When Harry and Sally decided to tie the knot in marriage, they knew that their lives would head down a much different path from when they were single — new joys, family, friends and responsibilities.
There were some immediate and simple legal changes for both: a new joint checking account, changes to beneficiaries on work-provided life insurance policies and retirement plans, and a name change for Sally with the Social Security Administration and Michigan Secretary of State’s Office.
Prior to marriage, neither had or needed a will. Both age 25, they together owned modest assets. Joint ownership of marital assets provided a way for assets to flow to the surviving spouse if something terrible happened.

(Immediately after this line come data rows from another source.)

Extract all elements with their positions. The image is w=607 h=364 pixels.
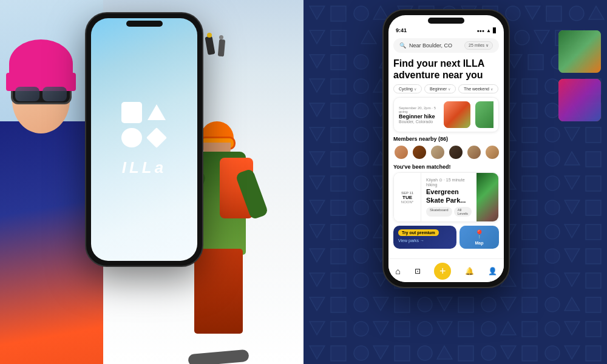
nav-notifications[interactable]: 🔔 [465,267,474,275]
svg-point-140 [354,249,368,263]
match-tags: Skateboard All Levels [426,207,472,217]
svg-point-42 [354,79,368,93]
member-avatars [393,144,499,160]
svg-rect-179 [586,297,601,312]
svg-marker-16 [361,30,376,44]
nav-add-button[interactable]: + [434,263,451,280]
avatar-5 [466,144,482,160]
svg-marker-152 [310,273,325,286]
nav-home[interactable]: ⌂ [395,266,400,276]
svg-point-9 [506,6,520,21]
search-bar[interactable]: 🔍 Near Boulder, CO 25 miles ∨ [393,38,499,53]
svg-point-191 [545,322,560,336]
bottom-cards: Try out premium View parks → 📍 Map [393,226,499,249]
status-bar: 9:41 ●●● ▲ ▊ [388,22,504,36]
svg-rect-165 [586,273,601,288]
svg-marker-10 [525,6,540,19]
match-user: Kiiyah ⊙ · 15 minute hiking [426,178,472,187]
svg-rect-167 [331,297,346,312]
svg-point-185 [418,322,432,336]
search-location-text: Near Boulder, CO [409,42,461,49]
svg-rect-123 [586,200,601,215]
avatar-6 [484,144,500,160]
svg-point-154 [354,273,368,288]
event-date: September 20, 2pm · 5 going [399,106,439,113]
svg-marker-136 [565,224,580,238]
svg-marker-186 [437,322,452,335]
svg-marker-166 [310,297,325,311]
svg-rect-97 [331,176,346,191]
svg-rect-95 [586,152,601,167]
distance-badge[interactable]: 25 miles ∨ [464,41,493,50]
nav-bookmark[interactable]: ⊡ [415,267,421,275]
svg-rect-134 [522,224,537,240]
members-section: Members nearby (86) [393,136,499,160]
svg-rect-83 [331,152,346,167]
logo-shape-diamond [147,128,168,148]
svg-marker-200 [437,346,452,359]
svg-point-196 [354,346,368,360]
svg-point-135 [545,224,560,239]
logo-shape-triangle [147,102,168,123]
svg-rect-139 [331,249,346,264]
svg-point-121 [545,200,560,215]
dynamic-island-left [126,21,163,27]
svg-point-84 [354,152,368,166]
event-photo [444,101,470,128]
svg-rect-176 [522,297,537,312]
nav-profile[interactable]: 👤 [488,267,497,275]
svg-marker-169 [373,297,388,311]
svg-point-98 [354,176,368,190]
chip-beginner[interactable]: Beginner ∨ [424,84,456,93]
svg-rect-78 [522,127,537,143]
matched-card[interactable]: SEP 11 TUE NOON* Kiiyah ⊙ · 15 minute hi… [393,172,499,221]
svg-rect-11 [546,6,561,21]
svg-point-23 [515,30,529,45]
chip-cycling[interactable]: Cycling ∨ [393,84,422,93]
svg-rect-109 [586,176,601,191]
premium-card[interactable]: Try out premium View parks → [393,226,456,249]
svg-point-171 [418,297,432,312]
event-card[interactable]: September 20, 2pm · 5 going Beginner hik… [393,97,499,132]
svg-rect-41 [331,79,346,94]
app-headline: Find your next ILLA adventure near you [393,58,499,81]
deco-photo-1 [558,30,601,73]
event-info: September 20, 2pm · 5 going Beginner hik… [399,106,439,124]
svg-rect-195 [331,346,346,361]
map-card[interactable]: 📍 Map [459,226,499,249]
svg-point-112 [354,200,368,215]
wifi-icon: ▲ [486,28,491,33]
svg-marker-206 [565,346,580,359]
svg-marker-172 [437,297,452,311]
svg-marker-164 [565,273,580,286]
tag-all-levels: All Levels [454,207,472,217]
svg-point-205 [545,346,560,360]
svg-marker-197 [373,346,388,359]
svg-rect-151 [586,249,601,264]
svg-point-163 [545,273,560,288]
svg-rect-204 [522,346,537,361]
next-event-preview [475,101,493,128]
view-parks-link[interactable]: View parks → [398,238,452,243]
left-panel: ILLa [0,0,304,364]
svg-rect-187 [458,322,473,337]
svg-marker-189 [501,322,516,335]
signal-icon: ●●● [476,29,484,33]
svg-marker-183 [373,322,388,335]
right-panel: 9:41 ●●● ▲ ▊ 🔍 Near Boulder, CO 25 miles… [304,0,607,364]
avatar-1 [393,144,409,160]
chip-weekend[interactable]: The weekend ∨ [458,84,498,93]
svg-point-202 [481,346,496,360]
status-icons: ●●● ▲ ▊ [476,28,497,33]
svg-marker-96 [310,176,325,189]
svg-rect-170 [395,297,410,312]
deco-photo-2 [558,79,601,121]
svg-rect-198 [395,346,410,361]
app-content: Find your next ILLA adventure near you C… [388,55,504,258]
svg-marker-203 [501,346,516,359]
search-icon: 🔍 [399,42,406,49]
svg-rect-184 [395,322,410,337]
matched-title: You've been matched! [393,164,499,170]
svg-marker-110 [310,200,325,214]
map-label: Map [475,241,484,245]
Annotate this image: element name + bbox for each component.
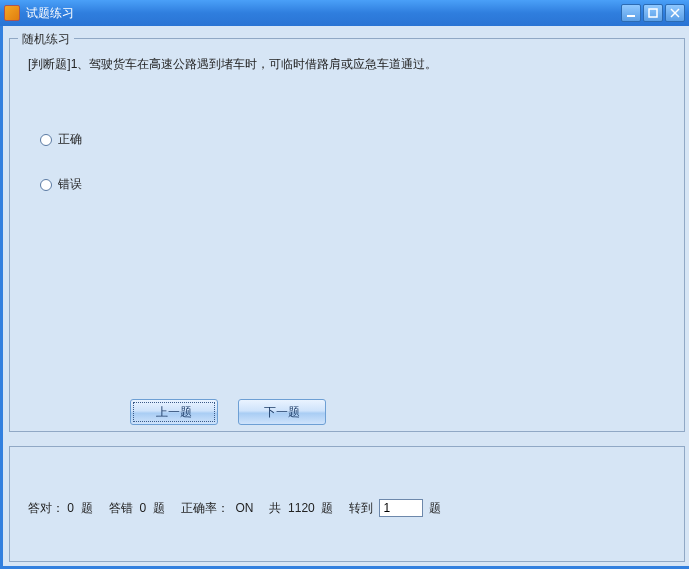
wrong-label: 答错 [109, 501, 133, 515]
correct-value: 0 [67, 501, 74, 515]
question-number: 1、 [71, 57, 90, 71]
total-segment: 共 1120 题 [269, 500, 333, 517]
option-label: 错误 [58, 176, 82, 193]
minimize-button[interactable] [621, 4, 641, 22]
total-value: 1120 [288, 501, 315, 515]
status-row: 答对： 0 题 答错 0 题 正确率： ON 共 1120 题 [28, 499, 666, 517]
maximize-button[interactable] [643, 4, 663, 22]
rate-value: ON [235, 501, 253, 515]
wrong-value: 0 [139, 501, 146, 515]
goto-input[interactable] [379, 499, 423, 517]
unit: 题 [153, 501, 165, 515]
titlebar: 试题练习 [0, 0, 689, 26]
minimize-icon [626, 8, 636, 18]
wrong-segment: 答错 0 题 [109, 500, 165, 517]
option-label: 正确 [58, 131, 82, 148]
window-title: 试题练习 [26, 5, 621, 22]
radio-icon [40, 179, 52, 191]
question-body: 驾驶货车在高速公路遇到堵车时，可临时借路肩或应急车道通过。 [89, 57, 437, 71]
question-prefix: [判断题] [28, 57, 71, 71]
groupbox-legend: 随机练习 [18, 31, 74, 48]
button-label: 下一题 [264, 404, 300, 421]
correct-label: 答对： [28, 501, 64, 515]
next-button[interactable]: 下一题 [238, 399, 326, 425]
close-icon [670, 8, 680, 18]
goto-suffix: 题 [429, 500, 441, 517]
svg-rect-1 [649, 9, 657, 17]
status-groupbox: 答对： 0 题 答错 0 题 正确率： ON 共 1120 题 [9, 446, 685, 562]
goto-segment: 转到 题 [349, 499, 441, 517]
question-text: [判断题]1、驾驶货车在高速公路遇到堵车时，可临时借路肩或应急车道通过。 [28, 55, 666, 74]
rate-label: 正确率： [181, 501, 229, 515]
window-buttons [621, 4, 685, 22]
button-label: 上一题 [156, 404, 192, 421]
client-area: 随机练习 [判断题]1、驾驶货车在高速公路遇到堵车时，可临时借路肩或应急车道通过… [3, 26, 689, 566]
unit: 题 [81, 501, 93, 515]
rate-segment: 正确率： ON [181, 500, 254, 517]
radio-icon [40, 134, 52, 146]
option-true[interactable]: 正确 [40, 131, 82, 148]
close-button[interactable] [665, 4, 685, 22]
options-group: 正确 错误 [40, 131, 82, 221]
nav-buttons: 上一题 下一题 [130, 399, 326, 425]
maximize-icon [648, 8, 658, 18]
app-window: 试题练习 随机练习 [判断题]1、驾驶货车在高速公路遇到堵车时，可临时借路肩或应… [0, 0, 689, 569]
practice-groupbox: 随机练习 [判断题]1、驾驶货车在高速公路遇到堵车时，可临时借路肩或应急车道通过… [9, 38, 685, 432]
app-icon [4, 5, 20, 21]
goto-label: 转到 [349, 500, 373, 517]
prev-button[interactable]: 上一题 [130, 399, 218, 425]
correct-segment: 答对： 0 题 [28, 500, 93, 517]
unit: 题 [321, 501, 333, 515]
option-false[interactable]: 错误 [40, 176, 82, 193]
total-label: 共 [269, 501, 281, 515]
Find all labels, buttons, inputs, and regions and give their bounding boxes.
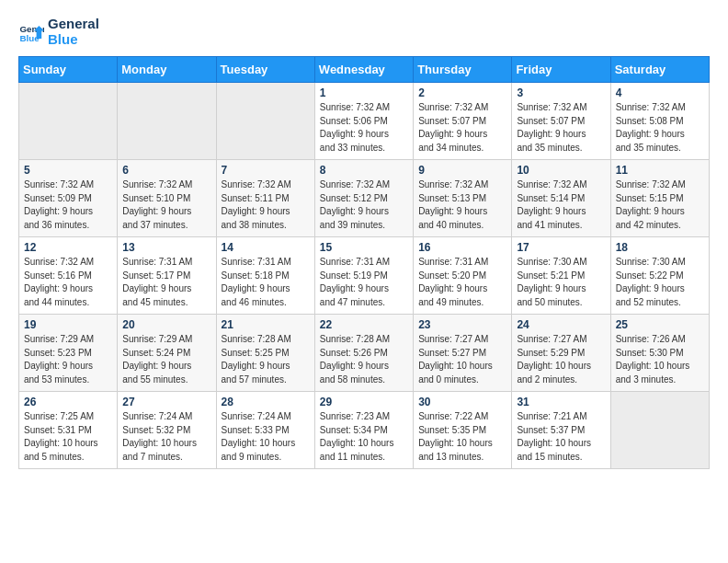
day-info-line: Daylight: 9 hours (24, 360, 112, 373)
day-info-line: Sunrise: 7:21 AM (517, 410, 605, 424)
day-info-line: Daylight: 10 hours (122, 437, 210, 451)
day-cell (19, 83, 118, 160)
day-info-line: and 57 minutes. (222, 373, 310, 387)
day-number: 7 (222, 164, 310, 177)
day-cell: 24Sunrise: 7:27 AMSunset: 5:29 PMDayligh… (512, 315, 610, 392)
day-info-line: Sunset: 5:12 PM (320, 192, 408, 206)
day-info-line: Daylight: 9 hours (616, 128, 704, 142)
day-info: Sunrise: 7:31 AMSunset: 5:20 PMDaylight:… (418, 256, 506, 309)
day-cell: 20Sunrise: 7:29 AMSunset: 5:24 PMDayligh… (118, 315, 216, 392)
day-number: 29 (320, 396, 408, 408)
day-info-line: and 53 minutes. (24, 373, 112, 387)
day-number: 4 (616, 86, 704, 99)
day-info-line: Sunrise: 7:24 AM (222, 410, 310, 424)
day-number: 14 (222, 241, 310, 254)
day-info-line: Daylight: 9 hours (320, 128, 408, 142)
header: General Blue General Blue (18, 17, 710, 47)
day-info-line: and 40 minutes. (418, 219, 506, 233)
day-info-line: Daylight: 9 hours (122, 360, 210, 373)
week-row-3: 12Sunrise: 7:32 AMSunset: 5:16 PMDayligh… (19, 237, 710, 315)
day-info: Sunrise: 7:30 AMSunset: 5:22 PMDaylight:… (616, 256, 704, 309)
day-number: 9 (418, 164, 506, 177)
day-info-line: Sunset: 5:15 PM (616, 192, 704, 206)
day-info: Sunrise: 7:27 AMSunset: 5:29 PMDaylight:… (517, 333, 605, 386)
day-info-line: Sunset: 5:09 PM (24, 192, 112, 206)
day-info-line: Sunrise: 7:30 AM (616, 256, 704, 270)
day-info: Sunrise: 7:23 AMSunset: 5:34 PMDaylight:… (320, 410, 408, 464)
day-info-line: Sunrise: 7:28 AM (222, 333, 310, 347)
day-info-line: Daylight: 10 hours (24, 437, 112, 451)
calendar-table: SundayMondayTuesdayWednesdayThursdayFrid… (18, 56, 710, 469)
day-info-line: and 37 minutes. (122, 219, 210, 233)
day-info-line: Daylight: 10 hours (418, 360, 506, 373)
day-cell: 25Sunrise: 7:26 AMSunset: 5:30 PMDayligh… (610, 315, 709, 392)
day-info-line: Sunset: 5:14 PM (517, 192, 605, 206)
day-cell: 10Sunrise: 7:32 AMSunset: 5:14 PMDayligh… (512, 160, 610, 237)
logo-general: General (48, 17, 99, 32)
day-number: 8 (320, 164, 408, 177)
day-cell: 13Sunrise: 7:31 AMSunset: 5:17 PMDayligh… (118, 237, 216, 315)
day-info-line: and 36 minutes. (24, 219, 112, 233)
day-info-line: and 45 minutes. (122, 296, 210, 310)
day-info-line: Sunset: 5:06 PM (320, 115, 408, 129)
day-info-line: Sunrise: 7:30 AM (517, 256, 605, 270)
day-cell: 8Sunrise: 7:32 AMSunset: 5:12 PMDaylight… (314, 160, 413, 237)
day-cell: 11Sunrise: 7:32 AMSunset: 5:15 PMDayligh… (610, 160, 709, 237)
day-info: Sunrise: 7:24 AMSunset: 5:32 PMDaylight:… (122, 410, 210, 464)
day-info-line: and 33 minutes. (320, 142, 408, 155)
day-info-line: Daylight: 10 hours (517, 360, 605, 373)
day-info-line: Daylight: 9 hours (122, 282, 210, 296)
day-cell: 9Sunrise: 7:32 AMSunset: 5:13 PMDaylight… (414, 160, 512, 237)
day-info-line: Sunset: 5:08 PM (616, 115, 704, 129)
day-info-line: Daylight: 10 hours (517, 437, 605, 451)
col-header-tuesday: Tuesday (216, 57, 314, 83)
day-info-line: Daylight: 9 hours (320, 282, 408, 296)
week-row-1: 1Sunrise: 7:32 AMSunset: 5:06 PMDaylight… (19, 83, 710, 160)
day-info-line: Daylight: 9 hours (320, 205, 408, 219)
day-info: Sunrise: 7:32 AMSunset: 5:06 PMDaylight:… (320, 101, 408, 155)
day-cell: 6Sunrise: 7:32 AMSunset: 5:10 PMDaylight… (118, 160, 216, 237)
day-info-line: and 7 minutes. (122, 451, 210, 465)
col-header-friday: Friday (512, 57, 610, 83)
day-cell: 30Sunrise: 7:22 AMSunset: 5:35 PMDayligh… (414, 392, 512, 469)
day-info-line: and 13 minutes. (418, 451, 506, 465)
day-cell: 4Sunrise: 7:32 AMSunset: 5:08 PMDaylight… (610, 83, 709, 160)
day-info-line: Sunset: 5:35 PM (418, 424, 506, 438)
day-info-line: Sunrise: 7:31 AM (122, 256, 210, 270)
day-info-line: Sunset: 5:21 PM (517, 270, 605, 283)
day-info-line: Sunrise: 7:32 AM (418, 178, 506, 192)
day-number: 10 (517, 164, 605, 177)
day-info-line: and 55 minutes. (122, 373, 210, 387)
day-number: 11 (616, 164, 704, 177)
day-info-line: Sunrise: 7:32 AM (222, 178, 310, 192)
day-number: 12 (24, 241, 112, 254)
day-info-line: Sunrise: 7:32 AM (517, 178, 605, 192)
day-info-line: Sunset: 5:22 PM (616, 270, 704, 283)
day-cell: 14Sunrise: 7:31 AMSunset: 5:18 PMDayligh… (216, 237, 314, 315)
day-info-line: Sunrise: 7:29 AM (24, 333, 112, 347)
col-header-saturday: Saturday (610, 57, 709, 83)
day-cell: 21Sunrise: 7:28 AMSunset: 5:25 PMDayligh… (216, 315, 314, 392)
day-info-line: Sunset: 5:26 PM (320, 347, 408, 361)
day-info-line: Sunset: 5:18 PM (222, 270, 310, 283)
day-info-line: Sunset: 5:32 PM (122, 424, 210, 438)
day-info: Sunrise: 7:32 AMSunset: 5:11 PMDaylight:… (222, 178, 310, 232)
day-info-line: Sunrise: 7:32 AM (418, 101, 506, 115)
day-info-line: Sunrise: 7:32 AM (24, 256, 112, 270)
day-info: Sunrise: 7:32 AMSunset: 5:07 PMDaylight:… (517, 101, 605, 155)
day-info-line: Sunrise: 7:28 AM (320, 333, 408, 347)
day-number: 2 (418, 86, 506, 99)
day-info-line: Daylight: 10 hours (418, 437, 506, 451)
day-cell: 29Sunrise: 7:23 AMSunset: 5:34 PMDayligh… (314, 392, 413, 469)
day-info-line: Sunset: 5:33 PM (222, 424, 310, 438)
day-info: Sunrise: 7:32 AMSunset: 5:16 PMDaylight:… (24, 256, 112, 309)
col-header-wednesday: Wednesday (314, 57, 413, 83)
day-info-line: Sunset: 5:07 PM (418, 115, 506, 129)
day-number: 25 (616, 318, 704, 331)
day-number: 18 (616, 241, 704, 254)
day-info-line: Sunrise: 7:32 AM (616, 178, 704, 192)
day-info-line: Daylight: 9 hours (517, 205, 605, 219)
day-info-line: Sunset: 5:11 PM (222, 192, 310, 206)
day-number: 13 (122, 241, 210, 254)
day-number: 27 (122, 396, 210, 408)
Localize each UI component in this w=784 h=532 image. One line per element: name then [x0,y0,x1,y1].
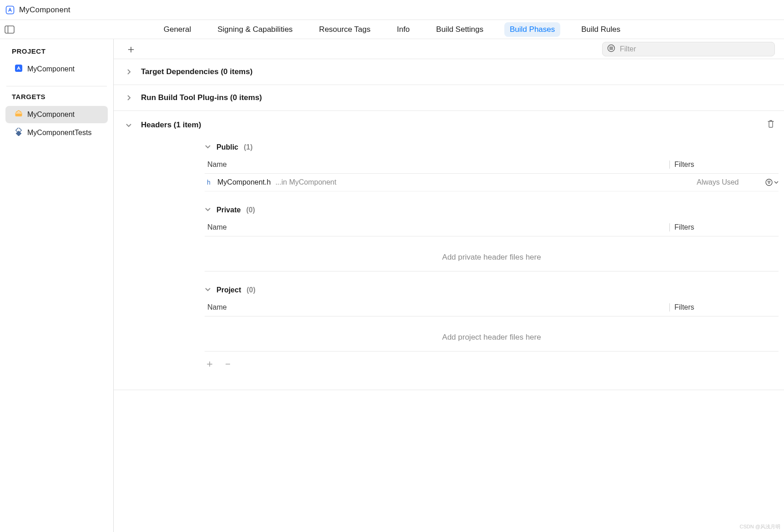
sidebar-item-target-mycomponent[interactable]: MyComponent [5,106,108,123]
delete-phase-icon[interactable] [767,119,775,130]
chevron-down-icon [123,122,135,128]
tab-resource-tags[interactable]: Resource Tags [314,22,376,37]
sidebar-divider [6,86,107,86]
phase-header-build-tool-plugins[interactable]: Run Build Tool Plug-ins (0 items) [114,85,784,110]
project-sidebar: PROJECT MyComponent TARGETS MyComponent … [0,39,114,532]
group-count: (0) [246,286,256,294]
file-name: MyComponent.h [215,178,271,186]
group-label: Project [216,286,241,294]
sidebar-section-targets: TARGETS [0,93,113,100]
phase-header-target-dependencies[interactable]: Target Dependencies (0 items) [114,59,784,85]
column-filters: Filters [669,161,779,169]
filter-field[interactable] [602,42,775,56]
headers-group-project: Project (0) Name Filters Add project hea… [205,281,779,371]
chevron-down-icon [205,206,211,214]
phase-count: (1 item) [174,120,201,129]
chevron-down-icon [205,143,211,151]
phase-target-dependencies: Target Dependencies (0 items) [114,59,784,85]
chevron-down-icon [774,180,779,185]
column-name: Name [205,303,669,311]
phase-headers: Headers (1 item) Public (1) [114,111,784,390]
phase-title: Headers [141,120,171,129]
phase-count: (0 items) [221,67,252,76]
sidebar-item-label: MyComponentTests [27,129,91,137]
group-header-private[interactable]: Private (0) [205,201,779,219]
column-filters: Filters [669,223,779,231]
column-headers: Name Filters [205,299,779,316]
filter-input[interactable] [619,45,770,54]
sidebar-section-project: PROJECT [0,47,113,55]
add-phase-button[interactable]: ＋ [123,43,139,55]
filter-settings-icon[interactable] [607,44,615,54]
tab-signing[interactable]: Signing & Capabilities [212,22,298,37]
group-label: Public [216,143,238,151]
headers-group-public: Public (1) Name Filters h MyComponent.h [205,139,779,191]
title-bar: MyComponent [0,0,784,20]
svg-rect-3 [15,65,22,72]
add-file-button[interactable]: ＋ [205,357,215,371]
editor-tabs: General Signing & Capabilities Resource … [0,20,784,39]
group-label: Private [216,206,241,214]
column-filters: Filters [669,303,779,311]
sidebar-toggle-icon[interactable] [5,25,15,34]
filter-control[interactable] [765,178,779,186]
chevron-right-icon [123,95,135,101]
main-pane: ＋ Target Dependencies (0 items) [114,39,784,532]
header-file-row[interactable]: h MyComponent.h ...in MyComponent Always… [205,174,779,191]
phase-build-tool-plugins: Run Build Tool Plug-ins (0 items) [114,85,784,111]
column-name: Name [205,161,669,169]
sidebar-item-project[interactable]: MyComponent [5,60,108,78]
tests-icon [15,128,23,138]
project-icon [15,64,23,74]
framework-icon [15,110,23,120]
svg-rect-1 [5,26,14,33]
chevron-right-icon [123,69,135,75]
column-name: Name [205,223,669,231]
tab-build-rules[interactable]: Build Rules [576,22,626,37]
tab-build-settings[interactable]: Build Settings [431,22,489,37]
chevron-down-icon [205,286,211,294]
header-file-icon: h [205,178,215,186]
sidebar-item-target-mycomponenttests[interactable]: MyComponentTests [5,124,108,141]
remove-file-button[interactable]: － [223,357,233,371]
group-header-public[interactable]: Public (1) [205,139,779,156]
svg-text:h: h [207,179,211,186]
phases-toolbar: ＋ [114,39,784,59]
tab-build-phases[interactable]: Build Phases [504,22,560,37]
sidebar-item-label: MyComponent [27,110,75,119]
svg-rect-5 [16,113,22,113]
column-headers: Name Filters [205,156,779,174]
column-headers: Name Filters [205,219,779,236]
watermark: CSDN @风浅月明 [740,523,780,530]
tab-general[interactable]: General [158,22,196,37]
phase-title: Target Dependencies [141,67,219,76]
phase-count: (0 items) [230,93,262,102]
filter-value: Always Used [697,178,765,186]
svg-rect-0 [6,6,14,14]
group-count: (1) [244,143,253,151]
sidebar-item-label: MyComponent [27,65,75,73]
tab-info[interactable]: Info [392,22,415,37]
window-title: MyComponent [19,5,70,15]
group-header-project[interactable]: Project (0) [205,281,779,299]
empty-placeholder: Add project header files here [205,316,779,351]
app-icon [5,5,15,15]
group-count: (0) [246,206,255,214]
phase-header-headers[interactable]: Headers (1 item) [114,111,784,139]
phase-title: Run Build Tool Plug-ins [141,93,228,102]
empty-placeholder: Add private header files here [205,236,779,271]
headers-group-private: Private (0) Name Filters Add private hea… [205,201,779,271]
file-path: ...in MyComponent [271,178,336,186]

But all that changed with the arrival of baby Claire. At a party, a friend asked if they had selected a guardian for Claire in the remote chance they both died in a car accident. Relatives of the friend had just gone through that tragedy, and the legal wrangling was horrific.
Harry and Sally learned that without a will, the court decides who will be guardian if both parents die. Who would that be? Harry’s or Sally’s parents — all of whom thought they were out of the woods raising kids? Sally’s older sister, who knew how to raise kids, but was financially strapped with her own three children? Harry’s younger brother, who was not mature enough at 22?
Chances that both would be die are slim, they thought — but stranger things have happened. With so much at stake, Harry and Sally decided to delay getting a new couch and retained an estate planning attorney to spell out their wishes for Claire. Sally’s parents nodded in approval — they had a will drawn up when their first was born — and stepped up to the plate as guardian if the unthinkable happened.